### What to work on
Please give again every entry exactly as it appears, setting aside the pictures.

### Records
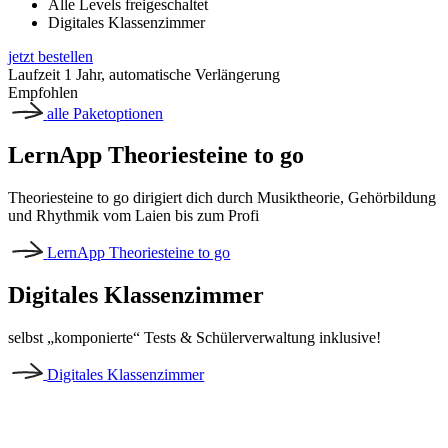
Alle Levels freigeschaltet
Digitales Klassenzimmer
jetzt bestellen
Laufzeit 1 Jahr, automatische Verlängerung
Empfohlen
alle Paketoptionen
LernApp Theoriesteine to go
Theoriesteine to go dirigiert dich durch Musiktheorie, Gehörbildung
und Rhythmik vom Laien bis zum Profi
LernApp Theoriesteine to go
Digitales Klassenzimmer
selbst „komponierte“ Tests & Schülerverwaltung inklusive!
Digitales Klassenzimmer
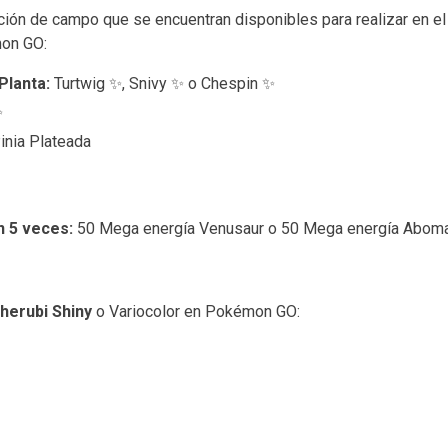
ción de campo que se encuentran disponibles para realizar en e
mon GO:
Planta:
Turtwig ✨, Snivy ✨ o Chespin ✨
✨
inia Plateada
n 5 veces:
50 Mega energía Venusaur o 50 Mega energía Abo
herubi Shiny
o Variocolor en Pokémon GO:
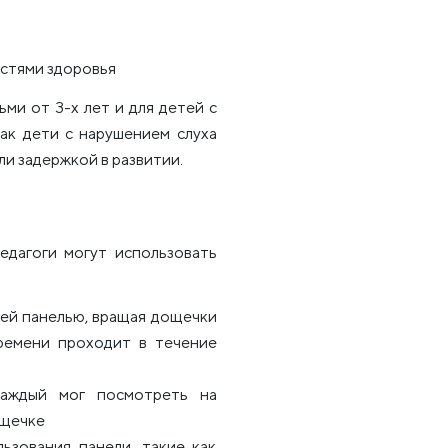
стями здоровья
ми от 3-х лет и для детей с
ак дети с нарушением слуха
ли задержкой в развитии.
едагоги могут использовать
щей панелью, вращая дощечки
времени проходит в течение
каждый мог посмотреть на
ощечке
ьзования панели, такие как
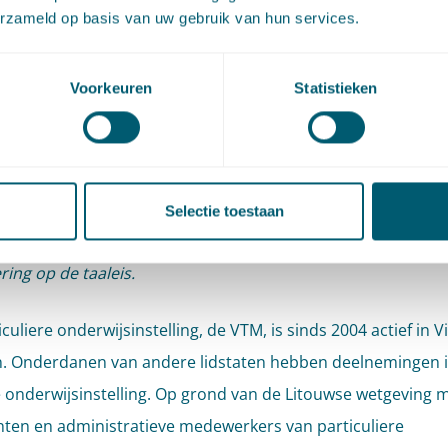
erzameld op basis van uw gebruik van hun services.
van Justitie concludeert dat de Litouwse wet, op grond waa
iere onderwijsinstellingen na moeten gaan of hun leerkrach
Voorkeuren
Statistieken
ratieve medewerkers de Litouwse taal op een bepaald nive
n, mogelijk inbreuk maakt op de vrijheid van vestiging (arti
oewel deze nationale regeling geschikt lijkt om de legitiem
ing te bereiken, kan zij onverenigbaar zijn met de vrijheid v
Selectie toestaan
g door de opgelegde bewijsvereisten en het ontbreken van 
ring op de taaleis.
culiere onderwijsinstelling, de VTM, is sinds 2004 actief in Vi
. Onderdanen van andere lidstaten hebben deelnemingen i
 onderwijsinstelling. Op grond van de Litouwse wetgeving 
hten en administratieve medewerkers van particuliere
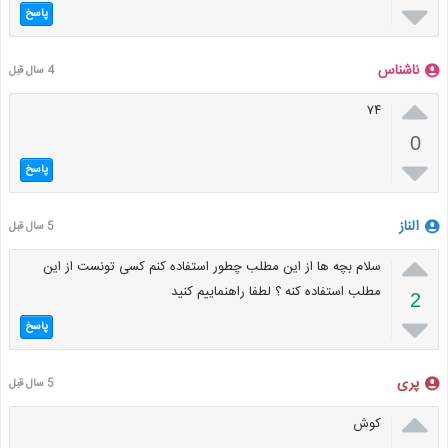

پاسخ
ناشناس
4 سال قبل

۷۴
0

پاسخ
الناز
5 سال قبل

سلام بچه ها از این مطلب چطور استفاده کنم کسی تونست از این
مطلب استفاده کنه ؟ لطفا راهنماییم کنید
2

پاسخ
پری
5 سال قبل

کوش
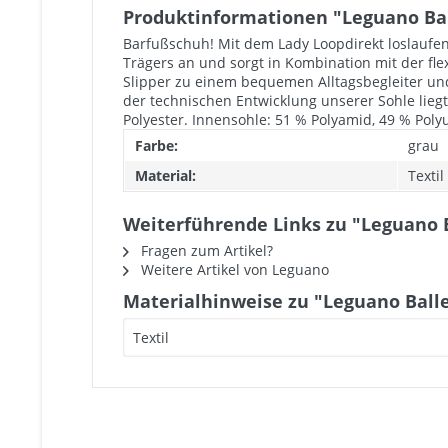
Produktinformationen "Leguano Bal
Barfußschuh! Mit dem Lady Loopdirekt loslaufen
Trägers an und sorgt in Kombination mit der f
Slipper zu einem bequemen Alltagsbegleiter un
der technischen Entwicklung unserer Sohle lie
Polyester. Innensohle: 51 % Polyamid, 49 % Poly
Farbe:
grau
Material:
Textil
Weiterführende Links zu "Leguano B
Fragen zum Artikel?
Weitere Artikel von Leguano
Materialhinweise zu "Leguano Balle
Textil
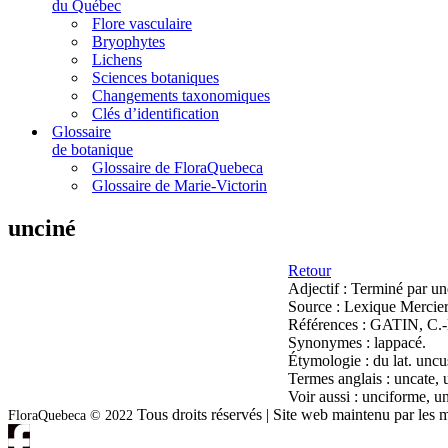
du Québec
Flore vasculaire
Bryophytes
Lichens
Sciences botaniques
Changements taxonomiques
Clés d’identification
Glossaire
de botanique
Glossaire de FloraQuebeca
Glossaire de Marie-Victorin
unciné
Retour
Adjectif :
Terminé par une
Source :
Lexique Mercier
Références :
GATIN, C.-L.
Synonymes :
lappacé.
Étymologie :
du lat. uncu
Termes anglais :
uncate, 
Voir aussi :
unciforme, u
Tous droits réservés | Site web maintenu par l
FloraQuebeca © 2022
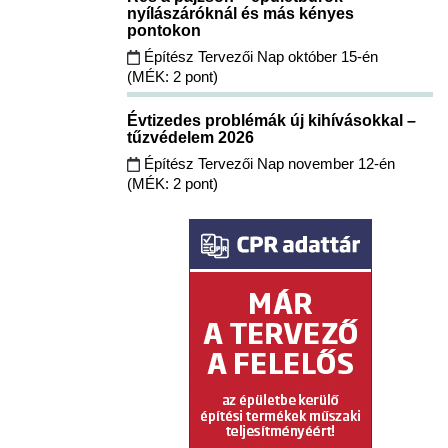
nyílászáróknál és más kényes
pontokon
Építész Tervezői Nap október 15-én
(MÉK: 2 pont)
Évtizedes problémák új kihívásokkal –
tűzvédelem 2026
Építész Tervezői Nap november 12-én
(MÉK: 2 pont)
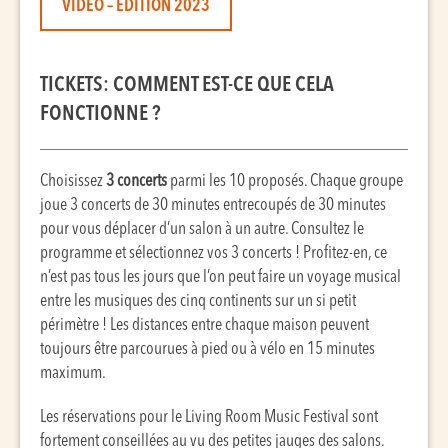
VIDÉO – ÉDITION 2023
TICKETS: COMMENT EST-CE QUE CELA
FONCTIONNE ?
Choisissez
3 concerts
parmi les 10 proposés. Chaque groupe
joue 3 concerts de 30 minutes entrecoupés de 30 minutes
pour vous déplacer d’un salon à un autre. Consultez le
programme et sélectionnez vos 3 concerts ! Profitez-en, ce
n’est pas tous les jours que l’on peut faire un voyage musical
entre les musiques des cinq continents sur un si petit
périmètre ! Les distances entre chaque maison peuvent
toujours être parcourues à pied ou à vélo en 15 minutes
maximum.
Les réservations pour le Living Room Music Festival sont
fortement conseillées au vu des petites jauges des salons.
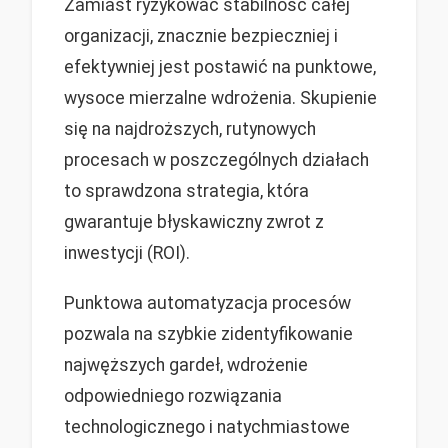
Zamiast ryzykować stabilność całej
organizacji, znacznie bezpieczniej i
efektywniej jest postawić na punktowe,
wysoce mierzalne wdrożenia. Skupienie
się na najdroższych, rutynowych
procesach w poszczególnych działach
to sprawdzona strategia, która
gwarantuje błyskawiczny zwrot z
inwestycji (ROI).
Punktowa automatyzacja procesów
pozwala na szybkie zidentyfikowanie
najwęższych gardeł, wdrożenie
odpowiedniego rozwiązania
technologicznego i natychmiastowe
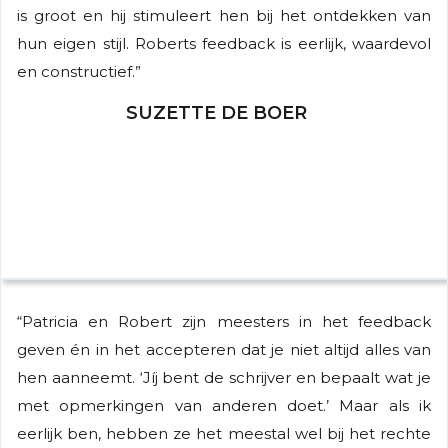
is groot en hij stimuleert hen bij het ontdekken van
hun eigen stijl. Roberts feedback is eerlijk, waardevol
en constructief.”
SUZETTE DE BOER
“Patricia en Robert zijn meesters in het feedback
geven én in het accepteren dat je niet altijd alles van
hen aanneemt. ‘Jíj bent de schrijver en bepaalt wat je
met opmerkingen van anderen doet.’ Maar als ik
eerlijk ben, hebben ze het meestal wel bij het rechte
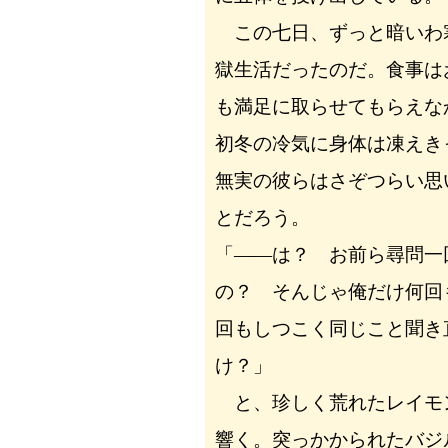
この七日、ずっと暗いわ
獄生活だったのだ。食事は
も満足に取らせてもらえな
初冬の冷気に身体は凍えき
無実の彼らはさぞつらい思
とだろう。
「――は？ お前ら尋問一
の？ そんじゃ俺だけ何回
回もしつこく同じこと聞き
け？」
と、珍しく荒れたレイモ
響く。突っかかられたバジ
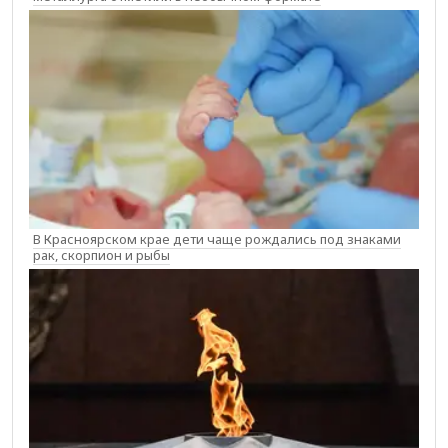
В Красноярском крае дети чаще рождались под знаками
рак, скорпион и рыбы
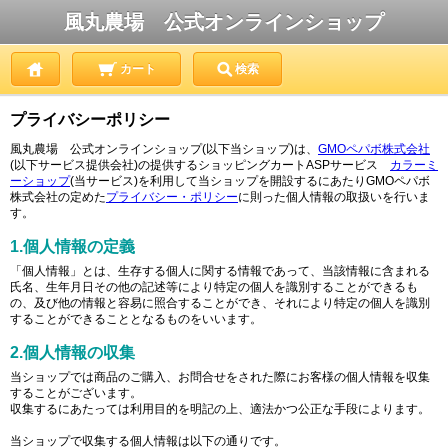
風丸農場 公式オンラインショップ
カート
検索
プライバシーポリシー
風丸農場 公式オンラインショップ(以下当ショップ)は、
GMOペパボ株式会社
(以下サービス提供会社)の提供するショッピングカートASPサービス
カラーミ
ーショップ
(当サービス)を利用して当ショップを開設するにあたりGMOペパボ
株式会社の定めた
プライバシー・ポリシー
に則った個人情報の取扱いを行いま
す。
1.個人情報の定義
「個人情報」とは、生存する個人に関する情報であって、当該情報に含まれる
氏名、生年月日その他の記述等により特定の個人を識別することができるも
の、及び他の情報と容易に照合することができ、それにより特定の個人を識別
することができることとなるものをいいます。
2.個人情報の収集
当ショップでは商品のご購入、お問合せをされた際にお客様の個人情報を収集
することがございます。
収集するにあたっては利用目的を明記の上、適法かつ公正な手段によります。
当ショップで収集する個人情報は以下の通りです。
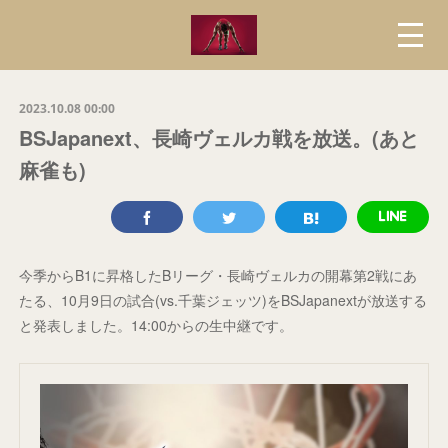
2023.10.08 00:00
BSJapanext、長崎ヴェルカ戦を放送。(あと
麻雀も)
今季からB1に昇格したBリーグ・長崎ヴェルカの開幕第2戦にあ
たる、10月9日の試合(vs.千葉ジェッツ)をBSJapanextが放送する
と発表しました。14:00からの生中継です。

### Answer to this exercise
Alle Levels freigeschaltet
Digitales Klassenzimmer
jetzt bestellen
Laufzeit 1 Jahr, automatische Verlängerung
Empfohlen
alle Paketoptionen
LernApp Theoriesteine to go
Theoriesteine to go dirigiert dich durch Musiktheorie, Gehörbildung
und Rhythmik vom Laien bis zum Profi
LernApp Theoriesteine to go
Digitales Klassenzimmer
selbst „komponierte“ Tests & Schülerverwaltung inklusive!
Digitales Klassenzimmer
ción de campo que se encuentran disponibles para realizar en e
mon GO:
Planta:
Turtwig ✨, Snivy ✨ o Chespin ✨
✨
inia Plateada
n 5 veces:
50 Mega energía Venusaur o 50 Mega energía Abo
herubi Shiny
o Variocolor en Pokémon GO:
стями здоровья
ми от 3-х лет и для детей с
ак дети с нарушением слуха
ли задержкой в развитии.
едагоги могут использовать
щей панелью, вращая дощечки
времени проходит в течение
каждый мог посмотреть на
ощечке
ьзования панели, такие как
erzameld op basis van uw gebruik van hun services.
van Justitie concludeert dat de Litouwse wet, op grond waa
iere onderwijsinstellingen na moeten gaan of hun leerkrach
Voorkeuren
Statistieken
ratieve medewerkers de Litouwse taal op een bepaald nive
n, mogelijk inbreuk maakt op de vrijheid van vestiging (arti
oewel deze nationale regeling geschikt lijkt om de legitiem
ing te bereiken, kan zij onverenigbaar zijn met de vrijheid v
Selectie toestaan
g door de opgelegde bewijsvereisten en het ontbreken van 
ring op de taaleis.
culiere onderwijsinstelling, de VTM, is sinds 2004 actief in Vi
. Onderdanen van andere lidstaten hebben deelnemingen i
 onderwijsinstelling. Op grond van de Litouwse wetgeving 
hten en administratieve medewerkers van particuliere

پاسخ
ناشناس
4 سال قبل

۷۴
0

پاسخ
الناز
5 سال قبل

سلام بچه ها از این مطلب چطور استفاده کنم کسی تونست از این
مطلب استفاده کنه ؟ لطفا راهنماییم کنید
2

پاسخ
پری
5 سال قبل

کوش
Produktinformationen "Leguano Bal
Barfußschuh! Mit dem Lady Loopdirekt loslaufen
Trägers an und sorgt in Kombination mit der f
Slipper zu einem bequemen Alltagsbegleiter un
der technischen Entwicklung unserer Sohle lie
Polyester. Innensohle: 51 % Polyamid, 49 % Poly
Farbe:
grau
Material:
Textil
Weiterführende Links zu "Leguano B
Fragen zum Artikel?
Weitere Artikel von Leguano
Materialhinweise zu "Leguano Balle
Textil
du Québec
Flore vasculaire
Bryophytes
Lichens
Sciences botaniques
Changements taxonomiques
Clés d’identification
Glossaire
de botanique
Glossaire de FloraQuebeca
Glossaire de Marie-Victorin
unciné
Retour
Adjectif :
Terminé par une
Source :
Lexique Mercier
Références :
GATIN, C.-L.
Synonymes :
lappacé.
Étymologie :
du lat. uncu
Termes anglais :
uncate, 
Voir aussi :
unciforme, u
Tous droits réservés | Site web maintenu par l
FloraQuebeca © 2022
nyílászáróknál és más kényes
pontokon
Építész Tervezői Nap október 15-én
(MÉK: 2 pont)
Évtizedes problémák új kihívásokkal –
tűzvédelem 2026
Építész Tervezői Nap november 12-én
(MÉK: 2 pont)
VIDÉO – ÉDITION 2023
TICKETS: COMMENT EST-CE QUE CELA
FONCTIONNE ?
Choisissez
3 concerts
parmi les 10 proposés. Chaque groupe
joue 3 concerts de 30 minutes entrecoupés de 30 minutes
pour vous déplacer d’un salon à un autre. Consultez le
programme et sélectionnez vos 3 concerts ! Profitez-en, ce
n’est pas tous les jours que l’on peut faire un voyage musical
entre les musiques des cinq continents sur un si petit
périmètre ! Les distances entre chaque maison peuvent
toujours être parcourues à pied ou à vélo en 15 minutes
maximum.
Les réservations pour le Living Room Music Festival sont
fortement conseillées au vu des petites jauges des salons.
Zamiast ryzykować stabilność całej
organizacji, znacznie bezpieczniej i
efektywniej jest postawić na punktowe,
wysoce mierzalne wdrożenia. Skupienie
się na najdroższych, rutynowych
procesach w poszczególnych działach
to sprawdzona strategia, która
gwarantuje błyskawiczny zwrot z
inwestycji (ROI).
Punktowa automatyzacja procesów
pozwala na szybkie zidentyfikowanie
najwęższych gardeł, wdrożenie
odpowiedniego rozwiązania
technologicznego i natychmiastowe
is groot en hij stimuleert hen bij het ontdekken van
hun eigen stijl. Roberts feedback is eerlijk, waardevol
en constructief.”
SUZETTE DE BOER
“Patricia en Robert zijn meesters in het feedback
geven én in het accepteren dat je niet altijd alles van
hen aanneemt. ‘Jíj bent de schrijver en bepaalt wat je
met opmerkingen van anderen doet.’ Maar als ik
eerlijk ben, hebben ze het meestal wel bij het rechte
この七日、ずっと暗いわ
獄生活だったのだ。食事は
も満足に取らせてもらえな
初冬の冷気に身体は凍えき
無実の彼らはさぞつらい思
とだろう。
「――は？ お前ら尋問一
の？ そんじゃ俺だけ何回
回もしつこく同じこと聞き
け？」
と、珍しく荒れたレイモ
響く。突っかかられたバジ
В Красноярском крае дети чаще рождались под знаками
рак, скорпион и рыбы
風丸農場 公式オンラインショップ
カート
検索
プライバシーポリシー
風丸農場 公式オンラインショップ(以下当ショップ)は、
GMOペパボ株式会社
(以下サービス提供会社)の提供するショッピングカートASPサービス
カラーミ
ーショップ
(当サービス)を利用して当ショップを開設するにあたりGMOペパボ
株式会社の定めた
プライバシー・ポリシー
に則った個人情報の取扱いを行いま
す。
1.個人情報の定義
「個人情報」とは、生存する個人に関する情報であって、当該情報に含まれる
氏名、生年月日その他の記述等により特定の個人を識別することができるも
の、及び他の情報と容易に照合することができ、それにより特定の個人を識別
することができることとなるものをいいます。
2.個人情報の収集
当ショップでは商品のご購入、お問合せをされた際にお客様の個人情報を収集
することがございます。
収集するにあたっては利用目的を明記の上、適法かつ公正な手段によります。
当ショップで収集する個人情報は以下の通りです。
2023.10.08 00:00
BSJapanext、長崎ヴェルカ戦を放送。(あと
麻雀も)
今季からB1に昇格したBリーグ・長崎ヴェルカの開幕第2戦にあ
たる、10月9日の試合(vs.千葉ジェッツ)をBSJapanextが放送する
と発表しました。14:00からの生中継です。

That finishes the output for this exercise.